Within the entries below, find every line that has the string "when", then copy it.

───── Extracted material

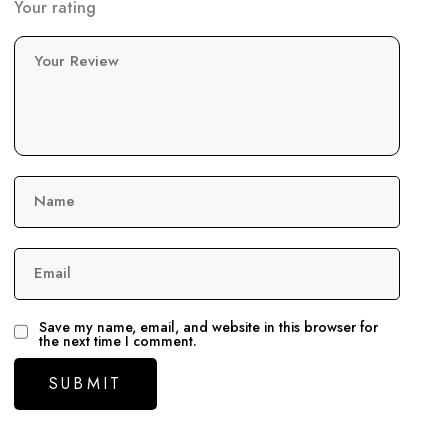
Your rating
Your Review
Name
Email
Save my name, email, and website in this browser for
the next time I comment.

──────────
───── Extracted material

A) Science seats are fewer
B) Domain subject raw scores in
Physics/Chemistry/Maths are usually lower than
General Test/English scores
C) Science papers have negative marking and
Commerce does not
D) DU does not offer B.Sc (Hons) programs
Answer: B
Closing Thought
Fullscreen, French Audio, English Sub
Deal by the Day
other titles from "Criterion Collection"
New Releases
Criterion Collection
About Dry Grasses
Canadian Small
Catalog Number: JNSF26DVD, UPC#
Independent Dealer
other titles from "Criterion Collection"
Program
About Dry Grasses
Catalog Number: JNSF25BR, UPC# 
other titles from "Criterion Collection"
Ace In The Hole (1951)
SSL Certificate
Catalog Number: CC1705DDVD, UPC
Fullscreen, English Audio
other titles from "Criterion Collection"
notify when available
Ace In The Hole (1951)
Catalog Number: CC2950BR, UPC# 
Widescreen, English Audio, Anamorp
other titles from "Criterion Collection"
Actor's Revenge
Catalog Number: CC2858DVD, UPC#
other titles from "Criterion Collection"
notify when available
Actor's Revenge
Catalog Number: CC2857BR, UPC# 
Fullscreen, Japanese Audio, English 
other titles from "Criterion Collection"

──────────
───── Extracted material

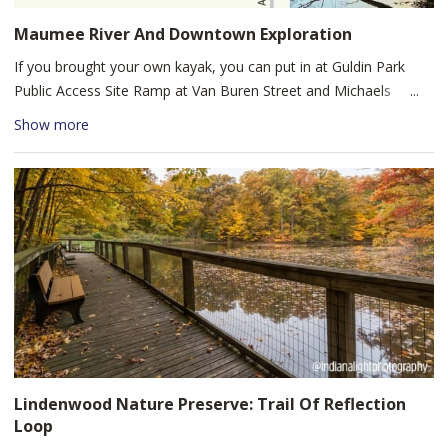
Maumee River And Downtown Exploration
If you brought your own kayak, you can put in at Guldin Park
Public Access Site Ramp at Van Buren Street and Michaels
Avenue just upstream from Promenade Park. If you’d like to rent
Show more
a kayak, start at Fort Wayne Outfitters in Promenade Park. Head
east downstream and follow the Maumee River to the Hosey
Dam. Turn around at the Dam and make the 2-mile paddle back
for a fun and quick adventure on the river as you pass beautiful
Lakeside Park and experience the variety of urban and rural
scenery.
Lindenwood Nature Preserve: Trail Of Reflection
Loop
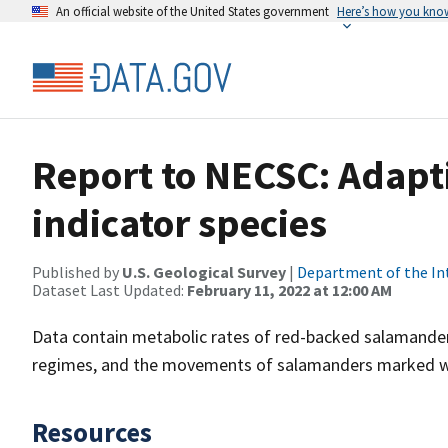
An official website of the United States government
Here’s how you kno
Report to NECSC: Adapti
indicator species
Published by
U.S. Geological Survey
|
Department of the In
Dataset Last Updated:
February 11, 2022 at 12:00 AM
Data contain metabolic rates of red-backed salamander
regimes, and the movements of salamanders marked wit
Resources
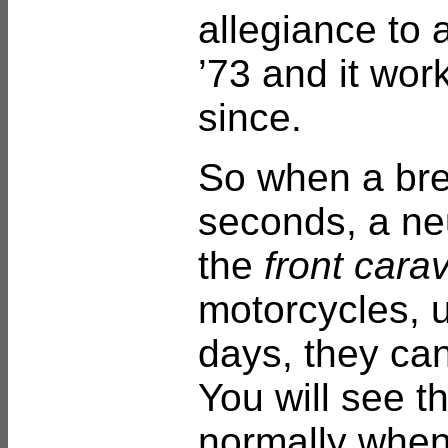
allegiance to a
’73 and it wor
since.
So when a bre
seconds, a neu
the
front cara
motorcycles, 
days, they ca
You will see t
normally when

──────────

> **Answer box**:
notify when available
notify when available
So when a bre
normally when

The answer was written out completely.